Many people across England may have hepatitis C without knowing. Sharing toothbrushes, shaving equipment, getting tattoos abroad, having unprotected sexual intercourse and injecting drugs are just some of the ways people can contract hepatitis C. To reach the goal of eliminating hepatitis C more people need to be tested.
In April, a free hepatitis C testing portal was launched. If you are over the age of 18 you can order a free and confidential home test for hepatitis C. This is an at home, self-sample test taking a few drops of blood from your finger. If found positive for hepatitis C, you can be treated and cured.
Marie Francis, Clinical Nurse Specialist for Hepatology, spoke to us about hepatitis and the events taking place for World Hepatitis Day.
“As hepatitis C is often caught by sharing needles, we work closely with organisations that provide services to people who inject drugs, such as Change Grow Live and other local services. We visit local facilities and offer support, in the form of testing and access to treatment. We have two nurses and an outreach worker from the Hepatitis C Trust working across Eastbourne, Hastings and Rye. We have four clinics through the week at Eastbourne District General Hospital and Conquest Hospital along with the community clinics. We are very flexible and can respond very quickly to people who contact us directly.”
“We also do outreach clinics in homeless centres such as Seaview in St Leonards and Safe Haven women’s and men’s centres in Hastings,” continues Marie. “We also visit probation services and hostels. In Eastbourne, we visit the Matthew 25 Mission and Salvation Army services, where some of our vulnerable service users might be.

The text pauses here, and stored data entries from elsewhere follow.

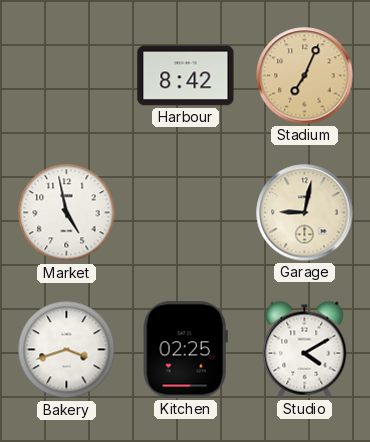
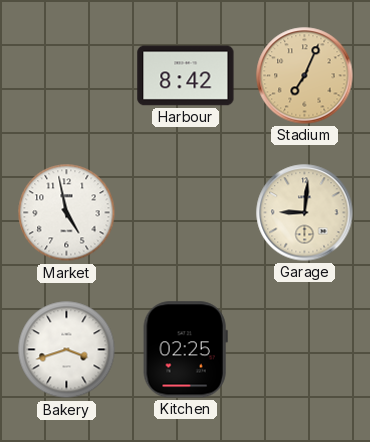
Garage: 9:02 -> 9:01
Studio: 4:10 -> none
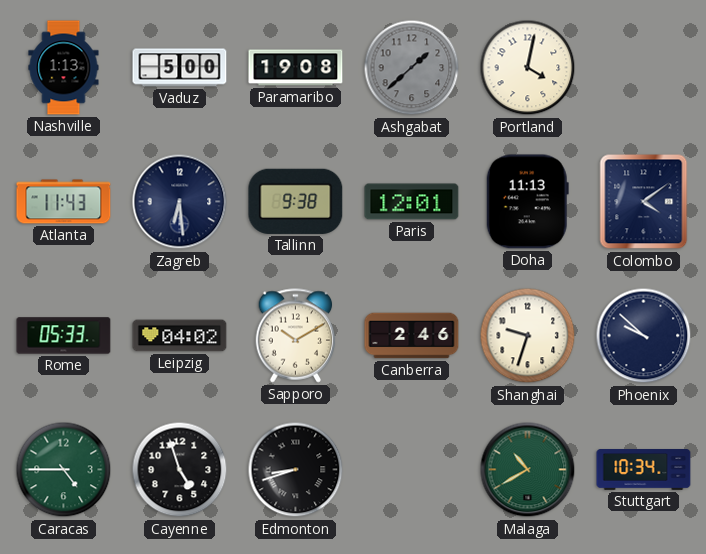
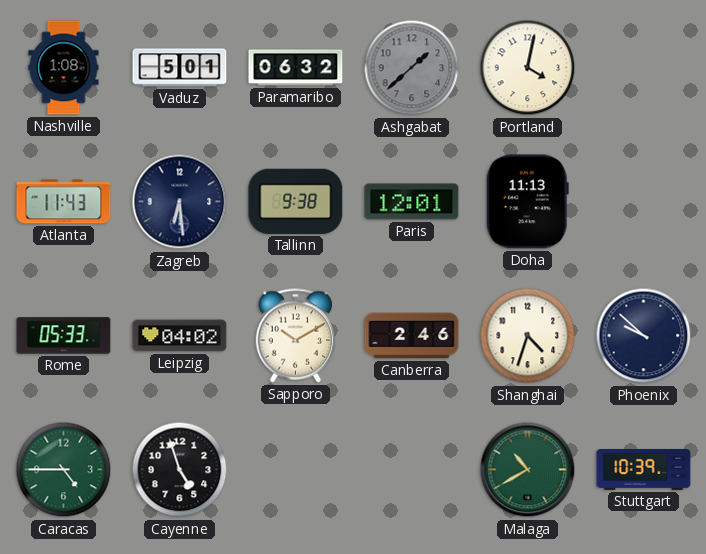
Nashville: 1:13 -> 1:08
Vaduz: 5:00 -> 5:01
Paramaribo: 19:08 -> 06:32
Colombo: 4:09 -> none
Shanghai: 9:33 -> 4:33
Edmonton: 8:42 -> none
Stuttgart: 10:34 -> 10:39
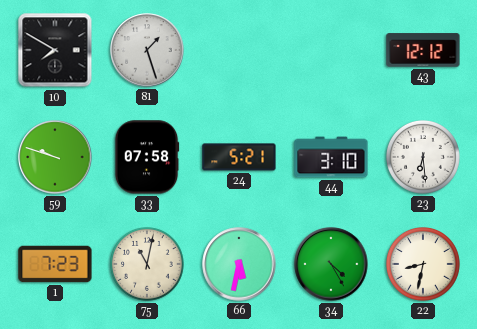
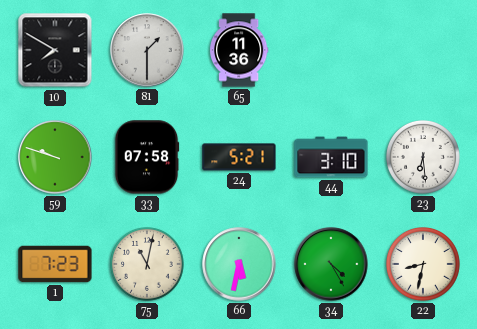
81: 1:27 -> 1:30
65: none -> 11:36
43: 12:12 -> none
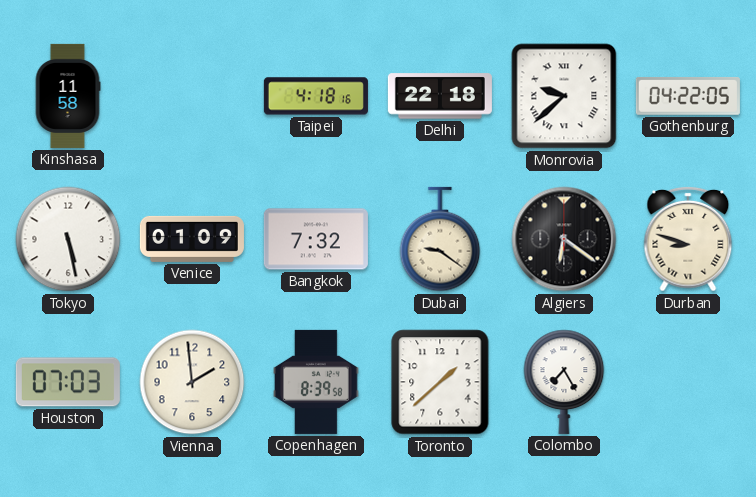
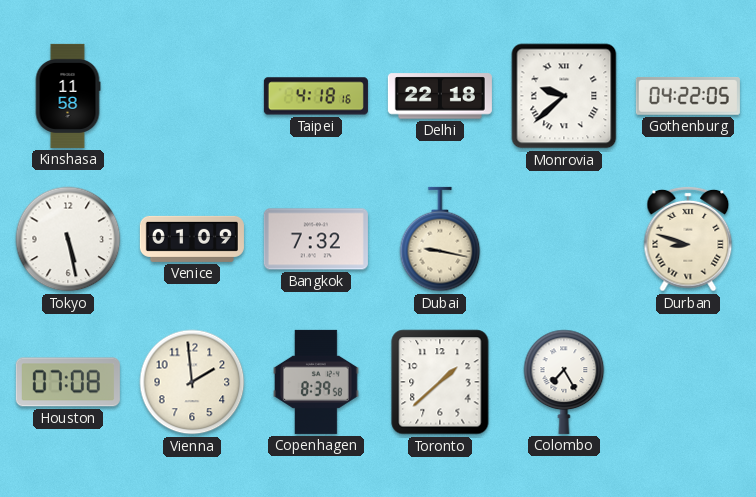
Dubai: 9:21 -> 9:17
Algiers: 6:21 -> none
Houston: 07:03 -> 07:08
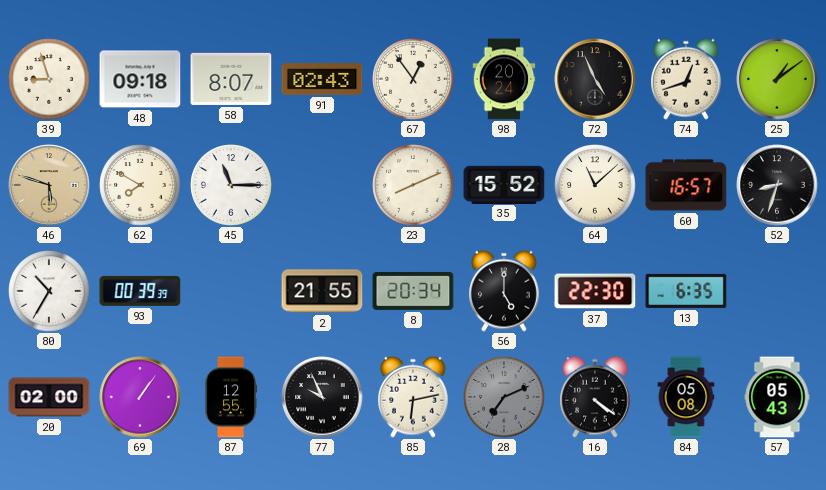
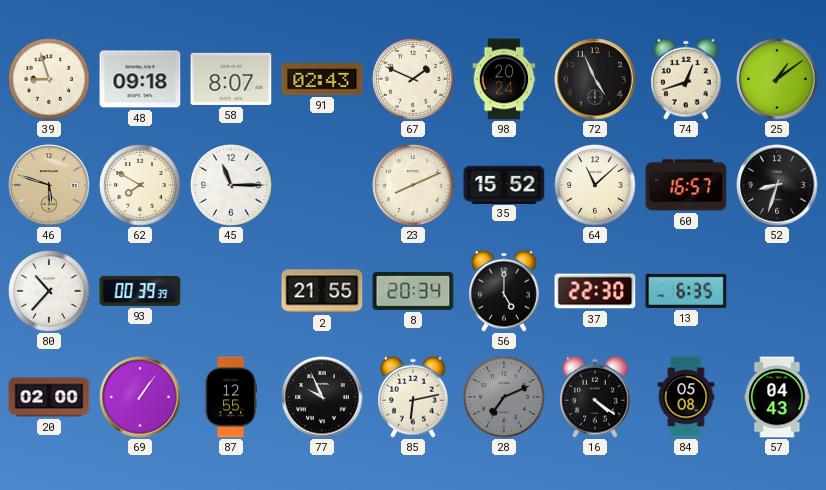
67: 12:54 -> 1:49
80: 10:35 -> 10:37
57: 05:43 -> 04:43
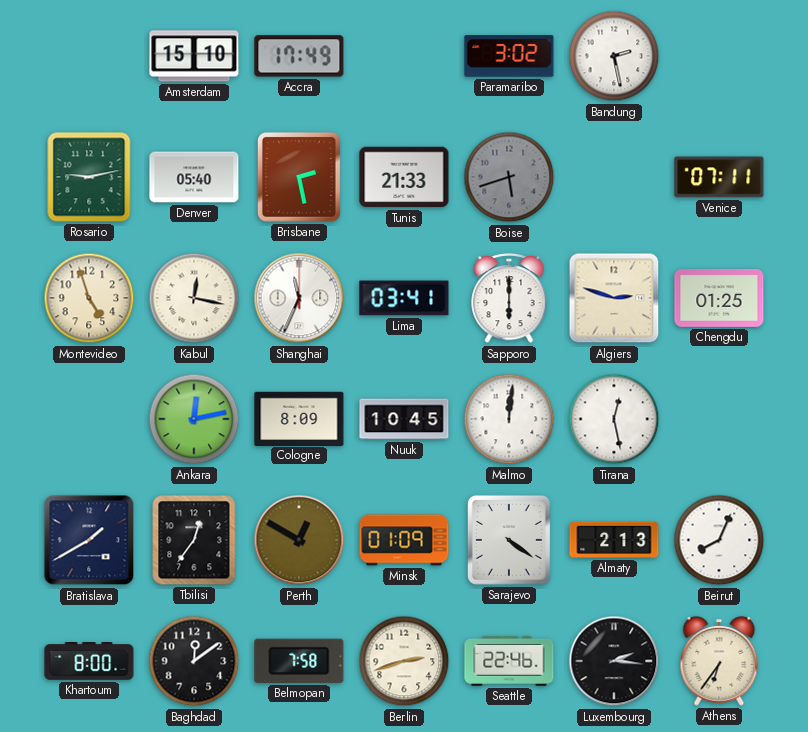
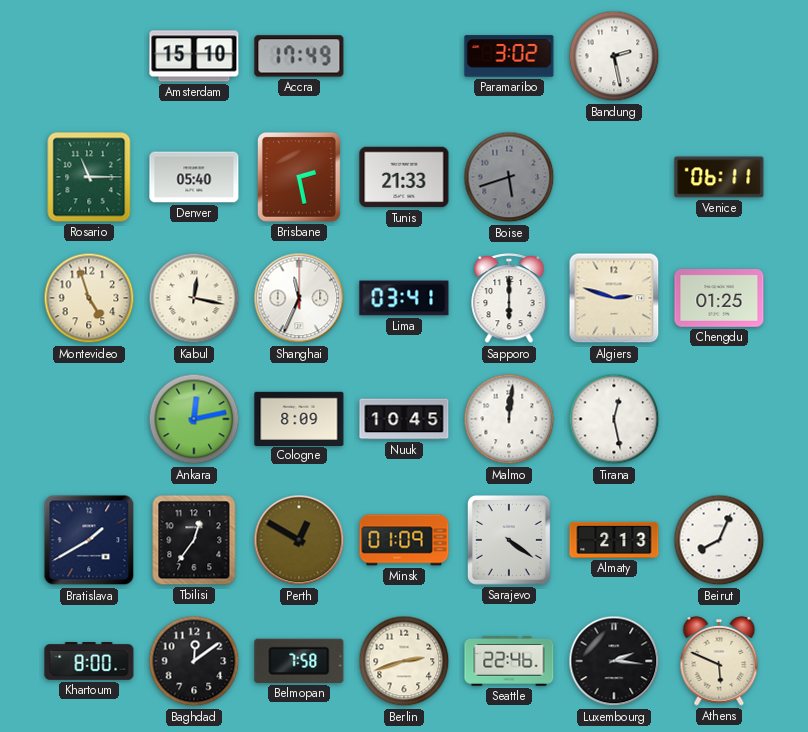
Rosario: 9:13 -> 11:15
Venice: 07:11 -> 06:11
Athens: 6:36 -> 5:49
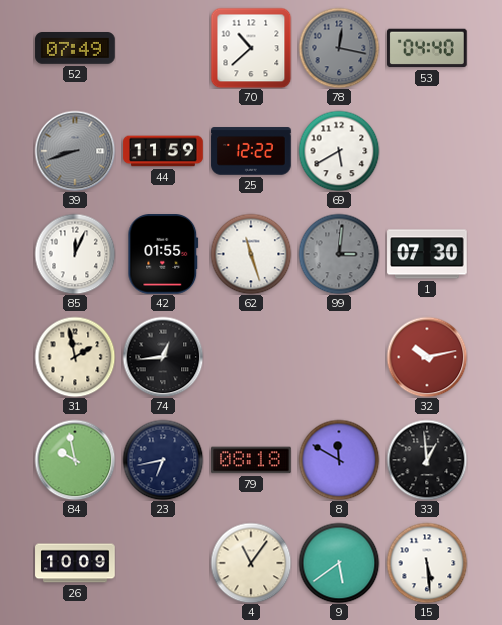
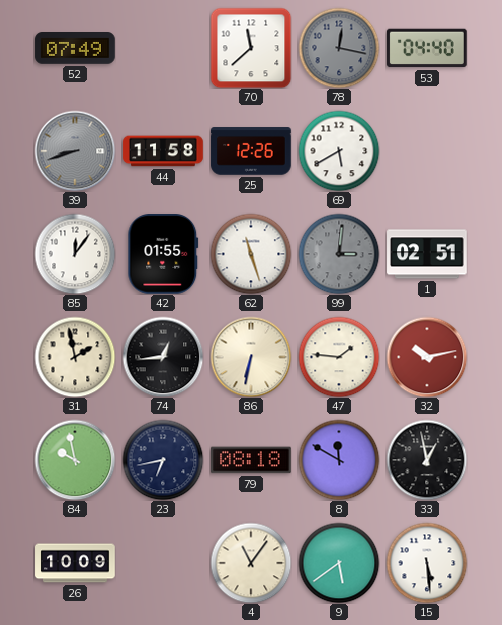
70: 10:38 -> 11:38
44: 11:59 -> 11:58
25: 12:22 -> 12:26
85: 12:04 -> 12:06
1: 07:30 -> 02:51
86: none -> 6:32
47: none -> 1:46
33: 12:59 -> 12:58
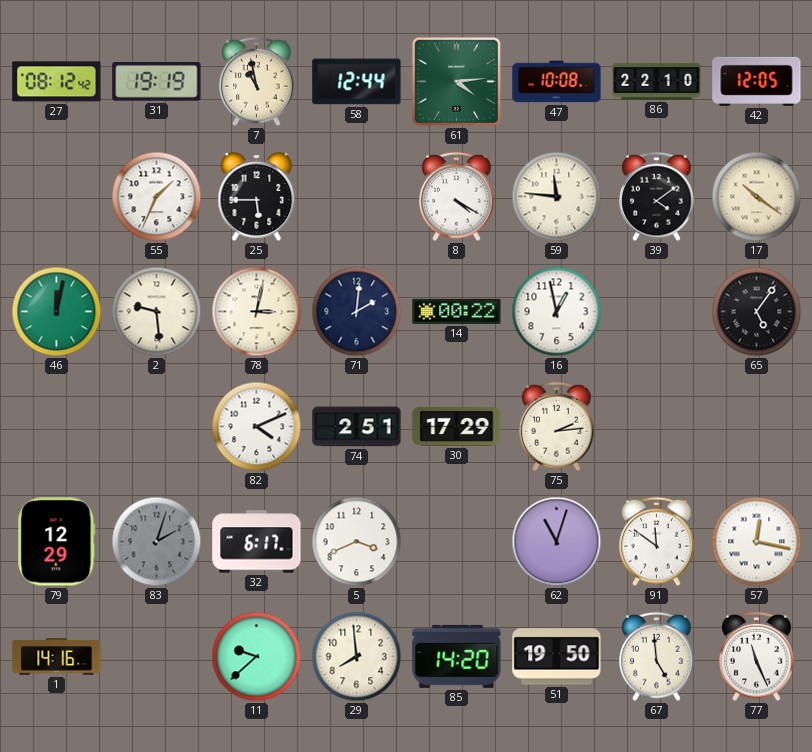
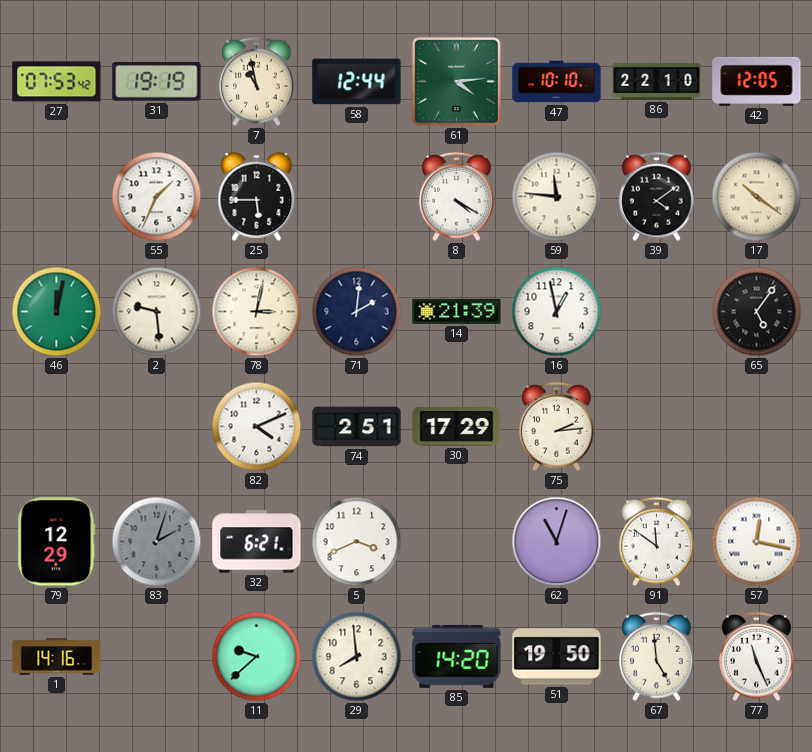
27: 08:12 -> 07:53
47: 10:08 -> 10:10
14: 00:22 -> 21:39
32: 6:17 -> 6:21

“This week we have been at Lift House in Eastbourne and Thrift House in Hastings, offering advice and treatment for those infected with hep B and C, and next month we are due to start a mobile clinic which will allow us to run clinics in areas not already covered by existing services, particularly in rural areas. We offer testing for hepatitis B, C and HIV, and we can also do fibroscans, a type of ultrasound to measure inflammation in your liver, in our mobile clinic.”